■ Stored data entries ■
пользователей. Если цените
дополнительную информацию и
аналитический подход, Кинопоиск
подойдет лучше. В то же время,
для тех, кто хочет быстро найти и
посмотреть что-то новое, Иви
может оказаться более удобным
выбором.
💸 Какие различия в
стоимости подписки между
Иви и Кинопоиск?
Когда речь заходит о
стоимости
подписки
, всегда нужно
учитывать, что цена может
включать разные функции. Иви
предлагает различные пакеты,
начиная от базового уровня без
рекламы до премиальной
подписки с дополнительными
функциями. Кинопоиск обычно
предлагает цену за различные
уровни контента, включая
--
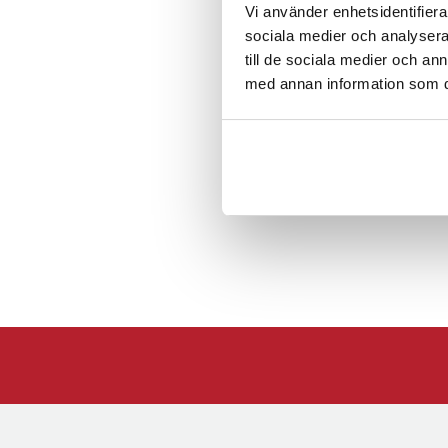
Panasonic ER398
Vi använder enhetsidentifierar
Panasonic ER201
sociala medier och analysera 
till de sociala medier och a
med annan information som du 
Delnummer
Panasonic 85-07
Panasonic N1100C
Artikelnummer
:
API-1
---
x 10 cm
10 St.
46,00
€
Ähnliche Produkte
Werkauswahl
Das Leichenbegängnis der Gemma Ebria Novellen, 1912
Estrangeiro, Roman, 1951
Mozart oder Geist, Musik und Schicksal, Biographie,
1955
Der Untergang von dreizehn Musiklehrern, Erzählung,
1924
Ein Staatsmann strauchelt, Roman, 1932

■ WHAT YOU WILL DO ■
Using the records above, report how many lines include "может", with no words around the number.

■ RESPONSE BELOW ■
2